Annotations in the label field are returned as a list of triples with

start index, end index and label as indicated below:

{"text": "Chur\n\nChur is the capital and largest town of the Swiss canton
          of the Grisons and lies in the Grisonian Rhine Valley.",
 "label": [[0, 4, "heading"], [6, 10, "emphasis"]]}
inscriptis.get_annotated_text(html_content: str, config: ParserConfig = None) Dict[str, Any][source]

Return a dictionary of the extracted text and annotations.

Notes

  • the text is stored under the key ‘text’.

  • annotations are provided under the key ‘label’ which contains a list of :class:`Annotation`s.

Examples

{“text”: “EU rejects German call to boycott British lamb.”, “

label”: [ [0, 2, “strong”], … ]}

{“text”: “Peter Blackburn”,

“label”: [ [0, 15, “heading”] ]}

Returns:

‘text’) and annotations (key: ‘label’)

Return type:

A dictionary of text (key

inscriptis.get_text(html_content: str, config: ParserConfig = None) str[source]

Provide a text representation of the given HTML content.

Parameters:
  • html_content (str) – The HTML content to convert.

  • config – An optional ParserConfig object.

Returns:

The text representation of the HTML content.

Inscriptis model

Inscriptis HTML engine

The HTML Engine is responsible for converting HTML to text.

class inscriptis.html_engine.Inscriptis(html_tree: HtmlElement, config: ParserConfig = None)[source]

Translate an lxml HTML tree to the corresponding text representation.

Parameters:
  • html_tree – the lxml HTML tree to convert.

  • config – an optional ParserConfig configuration object.

Example:

from lxml.html import fromstring
from inscriptis.html_engine import Inscriptis

html_content = "<html><body><h1>Test</h1></body></html>"

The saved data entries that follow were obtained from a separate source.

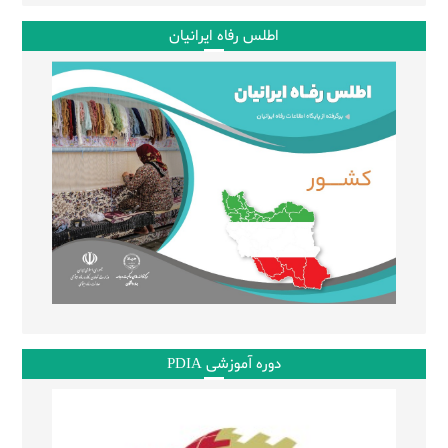
اطلس رفاه ایرانیان
دوره آموزشی PDIA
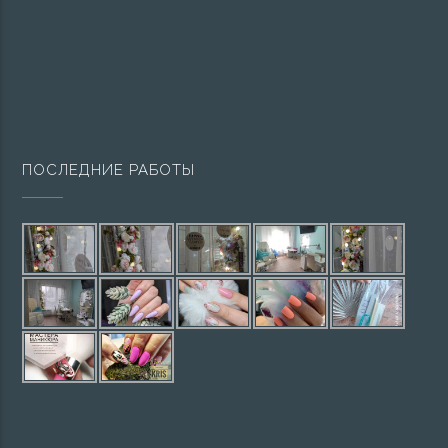
ПОСЛЕДНИЕ РАБОТЫ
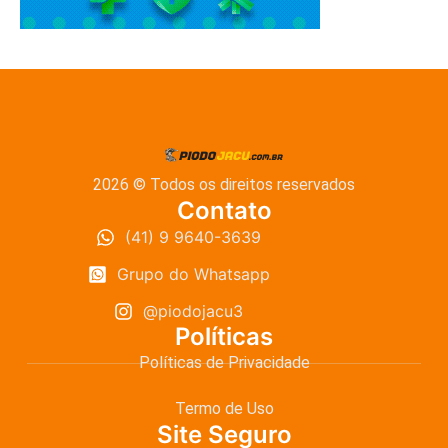
2026 © Todos os direitos reservados
Contato
(41) 9 9640-3639
Grupo do Whatsapp
@piodojacu3
Políticas
Políticas de Privacidade
Termo de Uso
Site Seguro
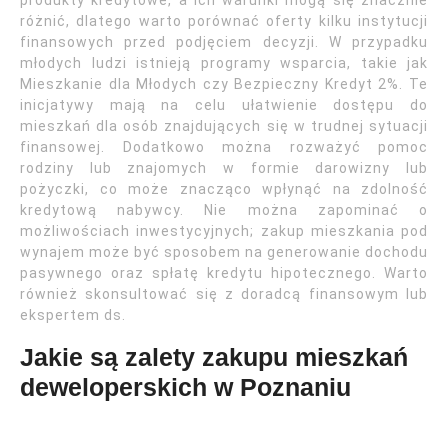
produkty kredytowe, a ich warunki mogą się znacznie
różnić, dlatego warto porównać oferty kilku instytucji
finansowych przed podjęciem decyzji. W przypadku
młodych ludzi istnieją programy wsparcia, takie jak
Mieszkanie dla Młodych czy Bezpieczny Kredyt 2%. Te
inicjatywy mają na celu ułatwienie dostępu do
mieszkań dla osób znajdujących się w trudnej sytuacji
finansowej. Dodatkowo można rozważyć pomoc
rodziny lub znajomych w formie darowizny lub
pożyczki, co może znacząco wpłynąć na zdolność
kredytową nabywcy. Nie można zapominać o
możliwościach inwestycyjnych; zakup mieszkania pod
wynajem może być sposobem na generowanie dochodu
pasywnego oraz spłatę kredytu hipotecznego. Warto
również skonsultować się z doradcą finansowym lub
ekspertem ds.
Jakie są zalety zakupu mieszkań
deweloperskich w Poznaniu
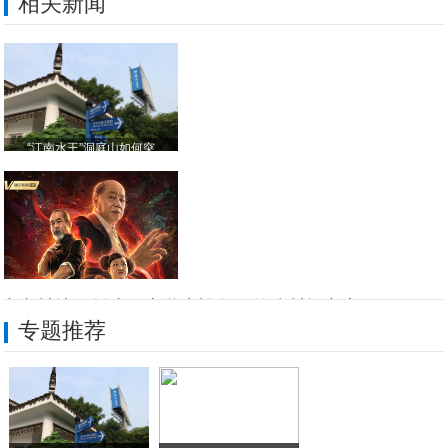
相关新闻
“江南水王”洞庭山如何突
小岗村特田创建：大学生视角下的乡村振兴实
专题推荐
小岗村：绘就特色田园新图景 奏响乡村振兴
环保合规重塑市场格局：Dynisco 违
《火云邪神》定档元旦 《
“宁王之王”助力，15分钟补能500公里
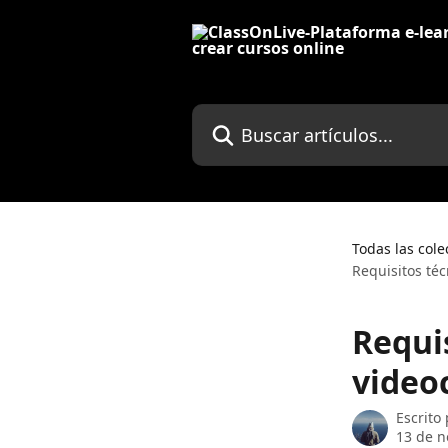
Ir al contenido principal
Buscar artículos...
Todas las cole
Requisitos té
Requi
video
Escrito
13 de n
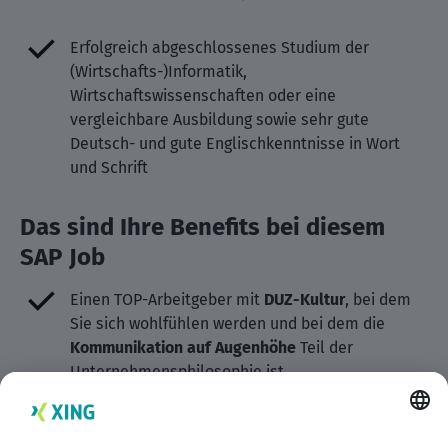
Erfolgreich abgeschlossenes Studium der
(Wirtschafts-)Informatik,
Wirtschaftswissenschaften oder eine
vergleichbare Ausbildung sowie sehr gute
Deutsch- und gute Englischkenntnisse in Wort
und Schrift
Das sind Ihre Benefits bei diesem
SAP Job
Einen TOP-Arbeitgeber mit
DUZ-Kultur
, bei dem
Sie sich wohlfühlen werden und bei dem die
Kommunikation auf Augenhöhe
Teil der
Unternehmensphilosophie ist
Eine
SAP-Mannschaft
mit echtem
Teamgeist
, in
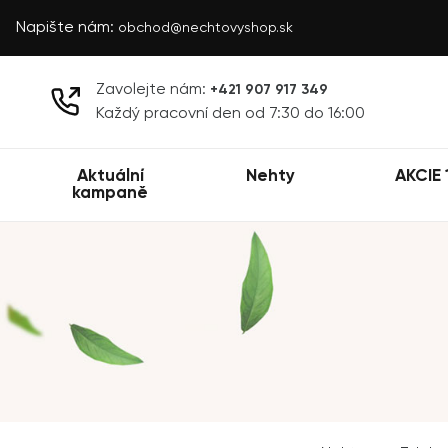
Napište nám:
obchod@nechtovyshop.sk
Zavolejte nám:
+421 907 917 349
Každý pracovní den od 7:30 do 16:00
Aktuální
Nehty
AKCIE 
kampaně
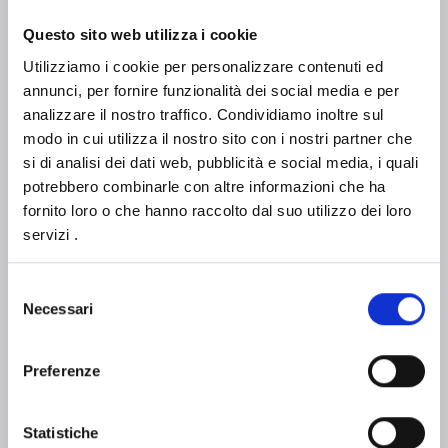
Questo sito web utilizza i cookie
FONDO
Utilizziamo i cookie per personalizzare contenuti ed
annunci, per fornire funzionalità dei social media e per
analizzare il nostro traffico.
Condividiamo inoltre sul
TIPO DI AGEVOLAZIONE
modo in cui utilizza il nostro sito con i nostri partner che
si di analisi dei dati web, pubblicità e social media, i quali
potrebbero combinarle con altre informazioni che ha
DESTINATARIO
fornito loro o che hanno raccolto dal suo utilizzo dei loro
servizi .
ENTE EROGATORE
Selezione
Necessari
del
consenso
AREA
Preferenze
CERCA
Statistiche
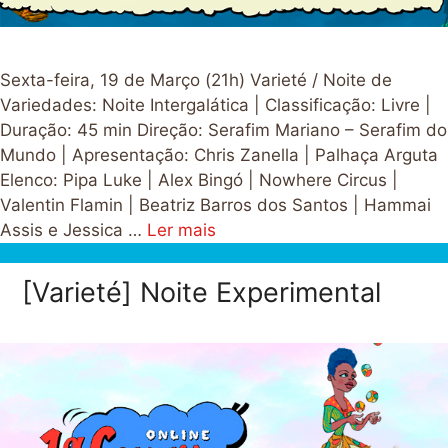
Sexta-feira, 19 de Março (21h) Varieté / Noite de
Variedades: Noite Intergalática | Classificação: Livre |
Duração: 45 min Direção: Serafim Mariano – Serafim do
Mundo | Apresentação: Chris Zanella | Palhaça Arguta
Elenco: Pipa Luke | Alex Bingó | Nowhere Circus |
Valentin Flamin | Beatriz Barros dos Santos | Hammai
Assis e Jessica …
Ler mais
[Varieté] Noite Experimental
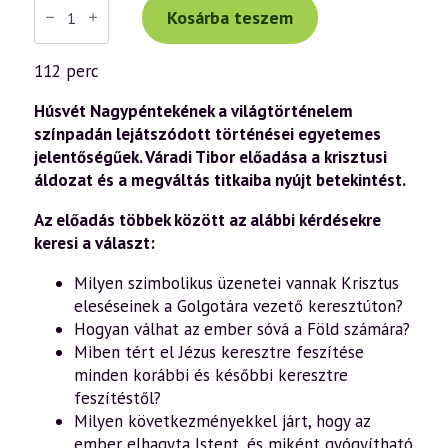
Tibor
Kosárba teszem
előadás
(1067)
—
112 perc
Húsvét
misztériuma
–
Húsvét Nagypéntekének a világtörténelem
A
színpadán lejátszódott történései egyetemes
megváltás
jelentőségűek. Váradi Tibor előadása a krisztusi
titkai
a
áldozat és a megváltás titkaiba nyújt betekintést.
János-
kereszténység
Az előadás többek között az alábbi kérdésekre
fényében
(2026.04.03.)
keresi a választ:
mennyiség
Milyen szimbolikus üzenetei vannak Krisztus
eleséseinek a Golgotára vezető keresztúton?
Hogyan válhat az ember sóvá a Föld számára?
Miben tért el Jézus keresztre feszítése
minden korábbi és későbbi keresztre
feszítéstől?
Milyen következményekkel járt, hogy az
ember elhagyta Istent, és miként gyógyítható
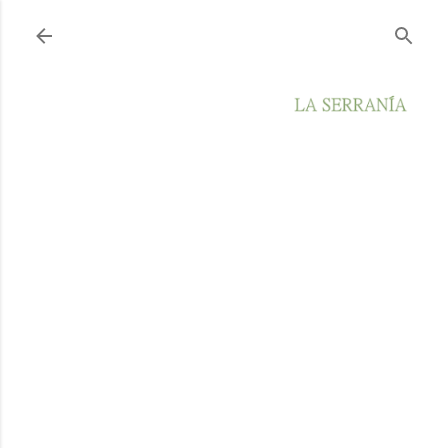
Ir al contenido principal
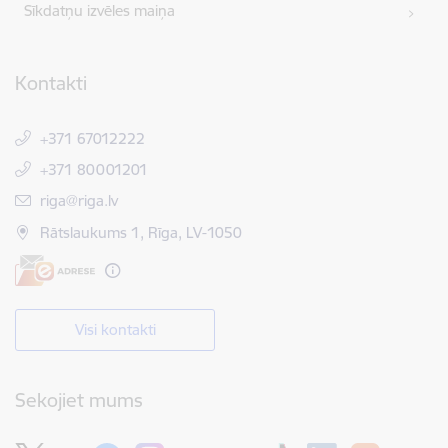
Sīkdatņu izvēles maiņa
Kontakti
+371 67012222
+371 80001201
E-pasts:
riga@riga.lv
Rātslaukums 1, Rīga, LV-1050
Visi kontakti
Sekojiet mums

# create an HTML tree from the HTML content.
html_tree = fromstring(html_content)

# transform the HTML tree to text.
parser = Inscriptis(html_tree)
text = parser.get_text()
get_annotations() List[Annotation][source]

Return the annotations extracted from the HTML page.

get_text() str[source]

Return the text extracted from the HTML page.

Inscriptis HTML properties

Provide properties used for rendering HTML pages.

Supported attributes::
  1. Display properties.

  2. WhiteSpace properties.

  3. HorizontalAlignment properties.

  4. VerticalAlignment properties.

class inscriptis.html_properties.Display(value, names=None, *values, module=None, qualname=None, type=None, start=1, boundary=None)[source]

Specify whether content will be rendered as inline, block or none.

Note

A display attribute on none indicates, that the content should not be rendered at all.

class inscriptis.html_properties.HorizontalAlignment(value, names=None, *values, module=None, qualname=None, type=None, start=1, boundary=None)[source]

Specify the content’s horizontal alignment.

center = '^'

Center the block’s content.

left = '<'

Left alignment of the block’s content.

right = '>'

Right alignment of the block’s content.

class inscriptis.html_properties.VerticalAlignment(value, names=None, *values, module=None, qualname=None, type=None, start=1, boundary=None)[source]

Specify the content’s vertical alignment.

bottom = 3

Align all content at the bottom.

middle = 2

Align all content in the middle.

top = 1

Align all content at the top.

class inscriptis.html_properties.WhiteSpace(value, names=None, *values, module=None, qualname=None, type=None, start=1, boundary=None)[source]

Specify the HTML element’s whitespace handling.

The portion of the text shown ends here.